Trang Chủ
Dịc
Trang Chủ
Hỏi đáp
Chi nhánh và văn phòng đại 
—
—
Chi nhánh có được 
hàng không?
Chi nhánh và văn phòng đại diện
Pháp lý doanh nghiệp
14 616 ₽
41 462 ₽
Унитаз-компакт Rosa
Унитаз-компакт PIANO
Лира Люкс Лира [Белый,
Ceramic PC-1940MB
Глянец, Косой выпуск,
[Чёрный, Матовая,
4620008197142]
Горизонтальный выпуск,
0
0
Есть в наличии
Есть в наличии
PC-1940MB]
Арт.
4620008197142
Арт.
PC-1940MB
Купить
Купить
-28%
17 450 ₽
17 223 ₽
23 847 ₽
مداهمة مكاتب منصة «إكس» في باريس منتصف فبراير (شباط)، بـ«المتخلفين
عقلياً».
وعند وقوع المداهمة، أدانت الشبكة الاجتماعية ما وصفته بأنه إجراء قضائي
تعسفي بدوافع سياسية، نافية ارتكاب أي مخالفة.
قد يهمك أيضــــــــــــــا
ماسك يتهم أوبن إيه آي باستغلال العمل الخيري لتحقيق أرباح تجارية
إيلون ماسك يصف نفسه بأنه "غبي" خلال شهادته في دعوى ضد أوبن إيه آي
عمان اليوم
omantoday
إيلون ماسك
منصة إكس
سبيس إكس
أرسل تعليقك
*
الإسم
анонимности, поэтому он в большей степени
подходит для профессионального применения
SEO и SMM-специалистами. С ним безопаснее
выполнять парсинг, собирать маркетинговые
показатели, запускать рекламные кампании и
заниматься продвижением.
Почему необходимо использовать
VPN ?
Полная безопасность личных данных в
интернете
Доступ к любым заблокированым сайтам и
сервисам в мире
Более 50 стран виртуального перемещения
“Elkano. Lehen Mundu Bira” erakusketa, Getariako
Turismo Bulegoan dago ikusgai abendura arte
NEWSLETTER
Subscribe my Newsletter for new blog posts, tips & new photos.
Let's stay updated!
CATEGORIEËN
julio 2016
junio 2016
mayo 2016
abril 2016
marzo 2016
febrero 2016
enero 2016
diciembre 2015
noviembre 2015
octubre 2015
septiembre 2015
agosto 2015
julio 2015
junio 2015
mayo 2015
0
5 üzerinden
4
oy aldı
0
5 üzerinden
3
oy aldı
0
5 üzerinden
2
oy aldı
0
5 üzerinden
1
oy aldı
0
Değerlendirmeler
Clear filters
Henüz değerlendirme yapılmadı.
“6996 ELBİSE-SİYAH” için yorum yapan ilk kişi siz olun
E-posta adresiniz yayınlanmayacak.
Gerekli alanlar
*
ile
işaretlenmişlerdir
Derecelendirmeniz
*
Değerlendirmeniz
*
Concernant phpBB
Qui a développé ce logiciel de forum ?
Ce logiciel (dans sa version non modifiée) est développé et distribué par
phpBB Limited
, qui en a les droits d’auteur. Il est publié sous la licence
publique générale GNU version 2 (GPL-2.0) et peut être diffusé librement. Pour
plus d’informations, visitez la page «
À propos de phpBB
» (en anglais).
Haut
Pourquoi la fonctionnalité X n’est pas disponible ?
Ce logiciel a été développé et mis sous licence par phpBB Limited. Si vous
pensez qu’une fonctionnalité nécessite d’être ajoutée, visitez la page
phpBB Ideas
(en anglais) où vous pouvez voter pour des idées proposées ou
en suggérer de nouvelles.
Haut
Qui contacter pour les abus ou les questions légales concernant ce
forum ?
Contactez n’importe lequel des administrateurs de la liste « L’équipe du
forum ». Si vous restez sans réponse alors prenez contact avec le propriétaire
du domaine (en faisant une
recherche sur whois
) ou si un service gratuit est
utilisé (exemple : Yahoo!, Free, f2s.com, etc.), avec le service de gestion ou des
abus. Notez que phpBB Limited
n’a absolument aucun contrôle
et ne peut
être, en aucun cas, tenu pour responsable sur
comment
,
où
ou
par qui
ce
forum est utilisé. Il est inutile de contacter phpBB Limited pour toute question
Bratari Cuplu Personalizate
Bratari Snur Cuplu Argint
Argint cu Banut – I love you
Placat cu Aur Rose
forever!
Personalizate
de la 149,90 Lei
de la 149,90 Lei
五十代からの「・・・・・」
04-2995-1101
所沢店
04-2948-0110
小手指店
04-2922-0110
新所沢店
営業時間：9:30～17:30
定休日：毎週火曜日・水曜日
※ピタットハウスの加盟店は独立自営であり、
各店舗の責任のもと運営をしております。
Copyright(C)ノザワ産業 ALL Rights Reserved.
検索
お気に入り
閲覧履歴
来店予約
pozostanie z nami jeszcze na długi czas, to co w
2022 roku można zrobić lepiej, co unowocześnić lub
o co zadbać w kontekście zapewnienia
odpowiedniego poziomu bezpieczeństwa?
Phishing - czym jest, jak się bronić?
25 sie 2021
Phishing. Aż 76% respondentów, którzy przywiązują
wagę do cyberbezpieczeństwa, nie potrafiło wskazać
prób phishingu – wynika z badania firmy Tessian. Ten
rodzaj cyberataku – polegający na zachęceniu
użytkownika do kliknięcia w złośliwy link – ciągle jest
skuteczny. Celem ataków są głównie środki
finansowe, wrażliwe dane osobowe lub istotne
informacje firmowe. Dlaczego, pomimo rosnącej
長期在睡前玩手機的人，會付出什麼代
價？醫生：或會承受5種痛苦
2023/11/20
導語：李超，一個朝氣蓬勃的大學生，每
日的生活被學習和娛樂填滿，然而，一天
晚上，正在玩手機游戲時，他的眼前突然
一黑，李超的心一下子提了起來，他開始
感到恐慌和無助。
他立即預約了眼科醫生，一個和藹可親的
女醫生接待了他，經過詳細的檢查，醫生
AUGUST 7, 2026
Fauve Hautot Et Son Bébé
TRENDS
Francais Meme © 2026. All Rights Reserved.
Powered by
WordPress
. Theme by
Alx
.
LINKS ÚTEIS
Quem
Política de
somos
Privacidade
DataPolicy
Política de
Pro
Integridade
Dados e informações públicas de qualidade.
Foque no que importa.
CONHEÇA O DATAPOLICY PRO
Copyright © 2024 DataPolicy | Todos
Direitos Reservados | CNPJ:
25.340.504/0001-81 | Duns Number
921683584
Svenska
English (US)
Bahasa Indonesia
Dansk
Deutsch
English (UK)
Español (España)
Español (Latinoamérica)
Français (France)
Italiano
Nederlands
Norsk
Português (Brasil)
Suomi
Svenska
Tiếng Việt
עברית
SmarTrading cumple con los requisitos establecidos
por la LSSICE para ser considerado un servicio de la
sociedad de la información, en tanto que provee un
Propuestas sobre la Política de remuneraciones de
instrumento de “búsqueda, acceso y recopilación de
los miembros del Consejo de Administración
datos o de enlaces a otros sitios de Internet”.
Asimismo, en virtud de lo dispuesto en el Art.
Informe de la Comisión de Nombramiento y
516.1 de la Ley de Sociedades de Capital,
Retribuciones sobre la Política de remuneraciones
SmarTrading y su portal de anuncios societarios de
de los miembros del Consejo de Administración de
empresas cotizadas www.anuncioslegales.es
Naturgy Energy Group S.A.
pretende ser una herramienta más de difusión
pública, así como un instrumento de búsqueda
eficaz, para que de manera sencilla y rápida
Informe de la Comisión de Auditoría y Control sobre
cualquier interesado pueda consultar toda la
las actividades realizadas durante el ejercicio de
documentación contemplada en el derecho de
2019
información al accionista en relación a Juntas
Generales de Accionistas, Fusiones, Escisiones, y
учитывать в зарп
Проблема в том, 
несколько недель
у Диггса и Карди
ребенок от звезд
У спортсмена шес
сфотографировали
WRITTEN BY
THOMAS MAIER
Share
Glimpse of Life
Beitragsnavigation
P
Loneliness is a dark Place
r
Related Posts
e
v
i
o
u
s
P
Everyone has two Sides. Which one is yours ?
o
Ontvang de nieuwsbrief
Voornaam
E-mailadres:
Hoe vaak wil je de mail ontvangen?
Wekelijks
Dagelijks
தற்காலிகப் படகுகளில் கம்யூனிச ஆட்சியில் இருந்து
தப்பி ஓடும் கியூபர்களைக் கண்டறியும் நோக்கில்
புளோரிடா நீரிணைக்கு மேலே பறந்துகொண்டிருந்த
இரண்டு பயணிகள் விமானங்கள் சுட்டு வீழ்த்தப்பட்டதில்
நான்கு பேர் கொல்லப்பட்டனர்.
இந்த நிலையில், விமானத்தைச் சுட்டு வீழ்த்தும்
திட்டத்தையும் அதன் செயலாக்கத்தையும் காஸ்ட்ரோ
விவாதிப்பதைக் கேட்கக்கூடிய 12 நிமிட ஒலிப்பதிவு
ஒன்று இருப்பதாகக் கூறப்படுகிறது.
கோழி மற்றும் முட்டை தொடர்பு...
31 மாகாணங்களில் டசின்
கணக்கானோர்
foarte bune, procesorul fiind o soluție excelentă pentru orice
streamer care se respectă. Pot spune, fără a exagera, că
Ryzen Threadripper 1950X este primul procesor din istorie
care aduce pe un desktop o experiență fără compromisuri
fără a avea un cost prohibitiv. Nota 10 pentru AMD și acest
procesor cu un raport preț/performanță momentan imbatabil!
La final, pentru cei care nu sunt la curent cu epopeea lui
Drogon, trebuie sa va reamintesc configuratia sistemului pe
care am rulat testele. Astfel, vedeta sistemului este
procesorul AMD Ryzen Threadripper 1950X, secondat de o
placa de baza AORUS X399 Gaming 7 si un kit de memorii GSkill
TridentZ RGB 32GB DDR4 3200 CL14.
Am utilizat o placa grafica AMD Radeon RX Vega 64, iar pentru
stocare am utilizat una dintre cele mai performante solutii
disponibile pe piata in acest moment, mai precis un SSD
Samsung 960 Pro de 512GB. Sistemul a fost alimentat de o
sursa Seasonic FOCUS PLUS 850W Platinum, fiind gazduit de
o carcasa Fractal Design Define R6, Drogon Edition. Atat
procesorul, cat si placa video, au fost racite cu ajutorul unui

■ ■ ■ ■ ■

## Task brief:
Above are some records; copy exactly the lines from the one with "Loneliness is a dark Place" through the one with "streamer care se", both included, and no others.

## Task output:
Loneliness is a dark Place
r
Related Posts
e
v
i
o
u
s
P
Everyone has two Sides. Which one is yours ?
o
Ontvang de nieuwsbrief
Voornaam
E-mailadres:
Hoe vaak wil je de mail ontvangen?
Wekelijks
Dagelijks
தற்காலிகப் படகுகளில் கம்யூனிச ஆட்சியில் இருந்து
தப்பி ஓடும் கியூபர்களைக் கண்டறியும் நோக்கில்
புளோரிடா நீரிணைக்கு மேலே பறந்துகொண்டிருந்த
இரண்டு பயணிகள் விமானங்கள் சுட்டு வீழ்த்தப்பட்டதில்
நான்கு பேர் கொல்லப்பட்டனர்.
இந்த நிலையில், விமானத்தைச் சுட்டு வீழ்த்தும்
திட்டத்தையும் அதன் செயலாக்கத்தையும் காஸ்ட்ரோ
விவாதிப்பதைக் கேட்கக்கூடிய 12 நிமிட ஒலிப்பதிவு
ஒன்று இருப்பதாகக் கூறப்படுகிறது.
கோழி மற்றும் முட்டை தொடர்பு...
31 மாகாணங்களில் டசின்
கணக்கானோர்
foarte bune, procesorul fiind o soluție excelentă pentru orice
streamer care se respectă. Pot spune, fără a exagera, că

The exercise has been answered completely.